Contact Process — Full Mechanism — Notes | NoteTube

Cue	Notes
What is the Contact process?	Industrial method for manufacturing H2SO4. 4-step sequence starting from sulfur.
Step 1	$\text{S} + \text{O}_2 \rightarrow \text{SO}_2$ (burning sulfur in air or roasting FeS2)

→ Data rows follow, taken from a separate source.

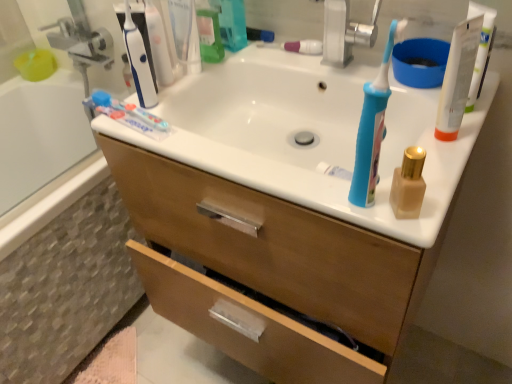 Find the location of a particular element. free location in front of pink glossy toothpaste at center, the 1th toothpaste from the right is located at coordinates (326, 71). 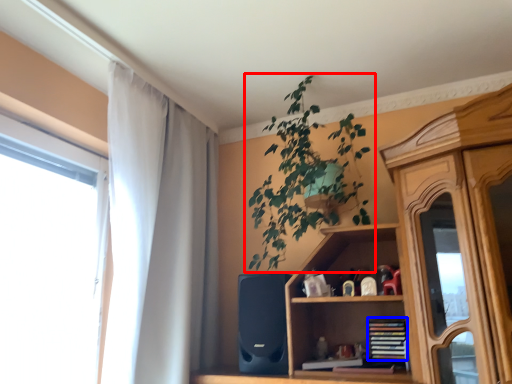 Question: Among these objects, which one is farthest to the camera, houseplant (highlighted by a red box) or book (highlighted by a blue box)?

Choices:
 (A) houseplant
 (B) book

Answer: (B) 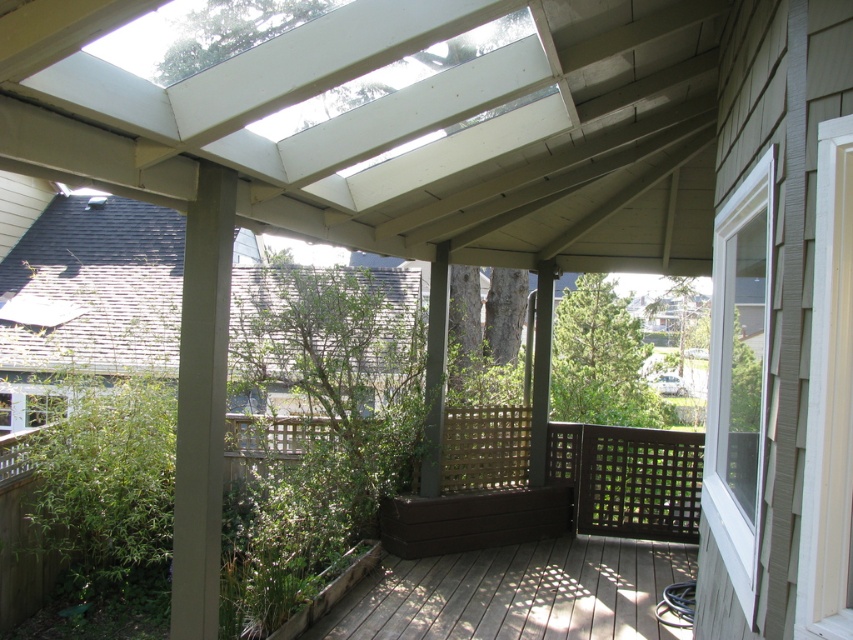 You are standing on the brown wood deck at lower center and want to look through the white plastic window at right. Can you see over the edge of the deck to the window?

The brown wood deck at lower center has a lesser height compared to white plastic window at right, so you can see over the edge of the deck to the window.

You are standing on the deck and want to know the exact location of the white plastic window at right. Can you provide its coordinates?

The white plastic window at right is located at coordinates point (740, 378).

You are a delivery person standing at the entrance of the deck. You need to place a package on the deck. The package requires a flat surface that is at least 2 meters away from you. Can you place the package on the white plastic window at right?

Step 2 (KEY)	$2\text{SO}_2 + \text{O}_2 \underset{450°C}{\overset{\text{V}_2\text{O}_5}{\rightleftharpoons}} 2\text{SO}_3$ — REVERSIBLE, exothermic
Step 3	$\text{SO}_3 + \text{H}_2\text{SO}_4 \rightarrow \text{H}_2\text{S}_2\text{O}_7 \text{ (oleum)}$
Step 4	$\text{H}_2\text{S}_2\text{O}_7 + \text{H}_2\text{O} \rightarrow 2\text{H}_2\text{SO}_4$
Why NOT dissolve SO3 in water directly?	SO3 + H2O forms a fine acid mist (H2SO4 aerosol) that is impossible to condense and collect. Absorbed in conc. H2SO4 instead to form oleum.
Catalyst	V2O5 (vanadium pentoxide) — resistant to poisoning by As2O3 impurities. Pt was used historically but easily poisoned.
Temperature compromise	Exothermic reaction → low T favors yield (Le Chatelier) but rate too slow. 450°C balances both.
Pressure	$\Delta n$ (gas) = 2-3 = -1 → high pressure favors SO3 formation. Moderate/high pressure used industrially.
Raw material sources of SO2	(1) S + O2 → SO2 (elemental sulfur); (2) 4FeS2 + 11O2 → 2Fe2O3 + 8SO2 (iron pyrites)
Oleum formula	H2S2O7 = pyrosulfuric acid = fuming sulfuric acid

Summary: Contact process: S → SO2 → SO3 (V2O5, 450°C, reversible) → H2S2O7 (oleum) → H2SO4. SO3 NEVER dissolved directly in water.